7. The method of claim 5, wherein rendering enabling information includes pointers to frames of the original video file, the pointers being embedded at different respective locations in the annotated video file separated by video content of the original video file.

8. The method of claim 1, wherein rendering enabling information includes hierarchical information enabling rendering of video summaries at different levels of detail.

9. The method of claim 1, wherein at least one video summary corresponds to one or more keyframes identified in the original video file.

10. The method of claim 9, wherein at least one keyframe corresponds to a video frame of the original video file representative of a segment of the original video file.

11. The method of claim 9, wherein at least one keyframe corresponds to a frame of the original video file containing a person's face.

12. The method of claim 1, wherein at least one video summary corresponds to a sequence of video frames.

13. The method of claim 12, wherein the sequence of video frames corresponds to a video frame sequence of the original video file.

14. The method of claim 12, wherein the sequence of video frames corresponds to a video frame sequence not contained in the original video file.

15. The method of claim 1, wherein at least one video summary corresponds to digital audio content.

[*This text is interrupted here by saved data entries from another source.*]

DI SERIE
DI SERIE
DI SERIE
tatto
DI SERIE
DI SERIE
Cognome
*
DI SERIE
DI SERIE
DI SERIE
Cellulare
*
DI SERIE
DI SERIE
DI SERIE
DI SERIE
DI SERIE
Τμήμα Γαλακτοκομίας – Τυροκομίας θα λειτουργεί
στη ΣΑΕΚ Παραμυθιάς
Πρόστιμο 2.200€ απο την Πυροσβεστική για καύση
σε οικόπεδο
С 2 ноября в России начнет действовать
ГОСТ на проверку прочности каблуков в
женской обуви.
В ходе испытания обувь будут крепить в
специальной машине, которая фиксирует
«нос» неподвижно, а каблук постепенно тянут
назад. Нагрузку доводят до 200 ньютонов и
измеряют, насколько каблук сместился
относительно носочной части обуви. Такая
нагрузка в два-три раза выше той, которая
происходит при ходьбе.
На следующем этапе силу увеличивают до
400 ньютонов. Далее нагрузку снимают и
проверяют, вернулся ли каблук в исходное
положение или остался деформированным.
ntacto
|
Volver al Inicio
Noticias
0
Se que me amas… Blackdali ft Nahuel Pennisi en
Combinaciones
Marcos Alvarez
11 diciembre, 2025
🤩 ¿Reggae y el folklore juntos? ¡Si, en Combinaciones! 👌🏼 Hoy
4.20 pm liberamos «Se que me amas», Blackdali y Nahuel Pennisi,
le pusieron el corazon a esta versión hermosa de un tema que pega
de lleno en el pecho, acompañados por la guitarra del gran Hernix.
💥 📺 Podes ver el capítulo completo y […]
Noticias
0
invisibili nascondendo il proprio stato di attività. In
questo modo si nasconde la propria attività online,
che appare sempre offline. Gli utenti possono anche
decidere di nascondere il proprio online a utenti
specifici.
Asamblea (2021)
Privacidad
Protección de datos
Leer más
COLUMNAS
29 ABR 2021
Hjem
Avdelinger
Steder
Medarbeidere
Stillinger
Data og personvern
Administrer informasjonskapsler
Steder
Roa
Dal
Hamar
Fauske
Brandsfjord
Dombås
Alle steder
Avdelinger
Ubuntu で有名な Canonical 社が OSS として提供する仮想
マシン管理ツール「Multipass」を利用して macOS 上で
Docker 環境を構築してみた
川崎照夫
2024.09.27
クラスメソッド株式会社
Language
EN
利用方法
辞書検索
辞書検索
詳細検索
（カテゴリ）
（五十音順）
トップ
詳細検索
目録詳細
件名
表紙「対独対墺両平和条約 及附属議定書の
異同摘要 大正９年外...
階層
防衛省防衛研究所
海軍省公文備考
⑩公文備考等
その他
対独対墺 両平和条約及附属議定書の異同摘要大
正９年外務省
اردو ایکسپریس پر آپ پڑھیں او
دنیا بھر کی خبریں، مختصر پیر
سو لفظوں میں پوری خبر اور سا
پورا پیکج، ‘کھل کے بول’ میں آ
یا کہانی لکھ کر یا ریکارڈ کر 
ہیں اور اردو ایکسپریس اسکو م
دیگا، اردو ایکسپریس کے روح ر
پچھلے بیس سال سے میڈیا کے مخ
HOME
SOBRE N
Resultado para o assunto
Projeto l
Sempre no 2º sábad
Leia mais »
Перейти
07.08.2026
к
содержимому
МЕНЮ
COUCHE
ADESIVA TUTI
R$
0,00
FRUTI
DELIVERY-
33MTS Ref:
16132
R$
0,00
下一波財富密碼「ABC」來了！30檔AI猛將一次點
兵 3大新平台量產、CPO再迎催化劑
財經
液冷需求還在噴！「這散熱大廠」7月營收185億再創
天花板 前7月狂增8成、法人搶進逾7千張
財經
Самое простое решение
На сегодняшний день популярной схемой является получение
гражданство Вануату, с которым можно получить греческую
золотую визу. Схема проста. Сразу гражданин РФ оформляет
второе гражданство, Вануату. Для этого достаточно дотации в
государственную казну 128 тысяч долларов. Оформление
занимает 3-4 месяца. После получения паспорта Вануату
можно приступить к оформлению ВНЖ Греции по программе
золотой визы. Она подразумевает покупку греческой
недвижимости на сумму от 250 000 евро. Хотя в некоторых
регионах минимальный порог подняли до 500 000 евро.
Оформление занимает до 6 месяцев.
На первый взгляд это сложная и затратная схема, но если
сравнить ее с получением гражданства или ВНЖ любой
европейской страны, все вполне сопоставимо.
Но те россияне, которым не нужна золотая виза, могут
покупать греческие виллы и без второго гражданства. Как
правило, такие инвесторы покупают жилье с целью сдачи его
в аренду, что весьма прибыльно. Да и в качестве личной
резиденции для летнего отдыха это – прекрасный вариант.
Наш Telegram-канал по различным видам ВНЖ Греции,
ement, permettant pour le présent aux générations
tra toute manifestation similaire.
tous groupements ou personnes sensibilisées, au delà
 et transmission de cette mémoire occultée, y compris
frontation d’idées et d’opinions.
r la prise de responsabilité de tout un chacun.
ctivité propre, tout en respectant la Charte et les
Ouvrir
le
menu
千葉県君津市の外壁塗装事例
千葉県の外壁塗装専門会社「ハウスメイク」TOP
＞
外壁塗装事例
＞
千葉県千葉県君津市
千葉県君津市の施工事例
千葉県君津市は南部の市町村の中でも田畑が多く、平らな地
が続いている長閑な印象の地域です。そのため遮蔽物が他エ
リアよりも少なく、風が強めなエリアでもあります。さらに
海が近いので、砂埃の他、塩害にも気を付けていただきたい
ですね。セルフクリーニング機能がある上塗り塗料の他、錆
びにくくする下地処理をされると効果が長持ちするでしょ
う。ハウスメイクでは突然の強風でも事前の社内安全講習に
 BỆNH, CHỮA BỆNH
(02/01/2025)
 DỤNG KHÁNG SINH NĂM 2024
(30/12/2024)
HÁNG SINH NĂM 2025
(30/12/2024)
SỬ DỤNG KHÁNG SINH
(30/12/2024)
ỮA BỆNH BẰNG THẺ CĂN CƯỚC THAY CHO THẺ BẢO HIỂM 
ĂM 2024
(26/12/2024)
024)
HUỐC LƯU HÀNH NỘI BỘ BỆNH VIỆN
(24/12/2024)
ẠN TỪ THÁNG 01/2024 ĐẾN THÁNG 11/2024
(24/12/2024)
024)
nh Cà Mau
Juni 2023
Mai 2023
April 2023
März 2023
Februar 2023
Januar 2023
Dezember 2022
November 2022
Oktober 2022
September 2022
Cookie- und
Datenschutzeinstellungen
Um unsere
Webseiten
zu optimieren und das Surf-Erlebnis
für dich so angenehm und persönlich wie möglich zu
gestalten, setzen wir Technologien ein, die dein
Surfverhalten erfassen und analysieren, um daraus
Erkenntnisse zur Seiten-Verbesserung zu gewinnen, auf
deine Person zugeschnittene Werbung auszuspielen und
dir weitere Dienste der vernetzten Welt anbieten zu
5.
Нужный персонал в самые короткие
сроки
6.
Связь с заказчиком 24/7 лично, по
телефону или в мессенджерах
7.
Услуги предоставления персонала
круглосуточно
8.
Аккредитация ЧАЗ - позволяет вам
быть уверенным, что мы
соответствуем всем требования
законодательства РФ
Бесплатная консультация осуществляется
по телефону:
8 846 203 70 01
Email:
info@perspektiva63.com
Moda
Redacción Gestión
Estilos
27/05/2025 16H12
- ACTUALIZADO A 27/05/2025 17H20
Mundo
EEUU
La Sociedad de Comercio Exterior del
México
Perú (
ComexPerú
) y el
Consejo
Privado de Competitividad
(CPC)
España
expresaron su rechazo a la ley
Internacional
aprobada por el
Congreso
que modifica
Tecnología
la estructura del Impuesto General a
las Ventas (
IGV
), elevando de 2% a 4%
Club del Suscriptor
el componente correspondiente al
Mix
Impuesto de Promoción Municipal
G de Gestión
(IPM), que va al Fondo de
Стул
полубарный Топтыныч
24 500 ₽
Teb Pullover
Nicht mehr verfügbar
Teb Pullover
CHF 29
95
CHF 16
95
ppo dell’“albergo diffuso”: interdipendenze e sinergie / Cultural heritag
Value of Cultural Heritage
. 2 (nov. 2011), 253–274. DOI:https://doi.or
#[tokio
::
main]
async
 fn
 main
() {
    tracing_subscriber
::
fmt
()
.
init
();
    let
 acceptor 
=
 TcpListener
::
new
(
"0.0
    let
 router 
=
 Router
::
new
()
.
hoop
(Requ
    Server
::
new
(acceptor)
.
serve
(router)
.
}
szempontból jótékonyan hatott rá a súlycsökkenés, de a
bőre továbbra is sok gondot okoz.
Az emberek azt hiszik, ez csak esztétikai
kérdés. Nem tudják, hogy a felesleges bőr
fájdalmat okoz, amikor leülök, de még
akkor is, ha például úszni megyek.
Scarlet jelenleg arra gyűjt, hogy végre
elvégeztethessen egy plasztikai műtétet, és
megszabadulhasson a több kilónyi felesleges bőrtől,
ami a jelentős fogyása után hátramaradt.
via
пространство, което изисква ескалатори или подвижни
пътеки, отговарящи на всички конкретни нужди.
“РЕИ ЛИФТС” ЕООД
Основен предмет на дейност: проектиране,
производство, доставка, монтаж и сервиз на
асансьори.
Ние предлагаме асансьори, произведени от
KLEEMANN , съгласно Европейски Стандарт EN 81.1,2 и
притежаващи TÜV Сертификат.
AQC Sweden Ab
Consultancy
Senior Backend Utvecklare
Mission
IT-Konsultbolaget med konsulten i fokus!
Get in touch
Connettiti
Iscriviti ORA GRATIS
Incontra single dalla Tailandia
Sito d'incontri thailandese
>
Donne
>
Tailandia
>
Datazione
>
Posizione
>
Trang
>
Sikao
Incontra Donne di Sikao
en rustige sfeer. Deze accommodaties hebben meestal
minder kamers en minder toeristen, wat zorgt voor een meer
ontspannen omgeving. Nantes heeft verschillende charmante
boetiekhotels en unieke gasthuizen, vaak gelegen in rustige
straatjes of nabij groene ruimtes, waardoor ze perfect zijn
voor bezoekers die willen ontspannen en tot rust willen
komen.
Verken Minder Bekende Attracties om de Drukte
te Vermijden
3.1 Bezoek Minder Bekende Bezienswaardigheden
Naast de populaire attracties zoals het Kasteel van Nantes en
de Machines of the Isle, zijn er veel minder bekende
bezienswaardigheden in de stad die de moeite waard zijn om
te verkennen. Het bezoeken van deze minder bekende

16. The method of claim 1, wherein at least one video summary corresponds to one or more images representative of original video file content and digital audio content synchronized to the one or more representative images.

17. The method of claim 1, wherein at least one video summary corresponds to digital textual content.

18. A software program for generating an annotated video file, the software program residing on a medium readable by an electronic device and comprising instructions for causing an electronic device to:

annotate an original video file by embedding therein information enabling rendering of at least one video summary contained in the annotated video file and comprising digital content summarizing at least a portion of the original video file.

19. A medium readable by an electronic device and tangibly storing an annotated video file having embedded therein information enabling rendering of at least one video summary contained in the annotated video file and comprising digital content summarizing at least a portion of an original video file.

20. A system for rendering an annotated video file, comprising:

a video rendering engine operable to identify information embedded in the annotated video file and enabling rendering of at least one video summary contained in the annotated video file and comprising digital content summarizing at least a sequence of video frames contained in the video file, and to operable to render the at least one video summary.

21. The system of claim 20, wherein the video rendering engine is operable to render at least one video summary embedded in the annotated video file.

22. The system of claim 21, wherein at least one video summary corresponds to one or more keyframes identified in the original video file.

23. The system of claim 21, wherein at least one video summary corresponds to a sequence of video frames.

24. The system of claim 21, wherein at least one video summary corresponds to digital audio content.

25. The system of claim 21, wherein at least one video summary corresponds to one or more images representative of original video file content and digital audio content synchronized to the one or more representative images.

26. The system of claim 21, wherein at least one video summary corresponds to digital textual content.

27. The system of claim 20, wherein the video rendering engine is operable to render one or more frames of the video frame sequence based on at least one pointer to a respective frame of the vide frame sequence, the at least one pointer being embedded in the annotated video file.

28. The system of claim 20, wherein the rendering enabling information includes hierarchical information, and the video rendering engine is operable to render video summaries at different levels of detail based on the hierarchical information.

29. The system of claim 20, wherein the video rendering engine is operable to render a sequence of video frames contained in the annotated video file based on a video summary selected by a user.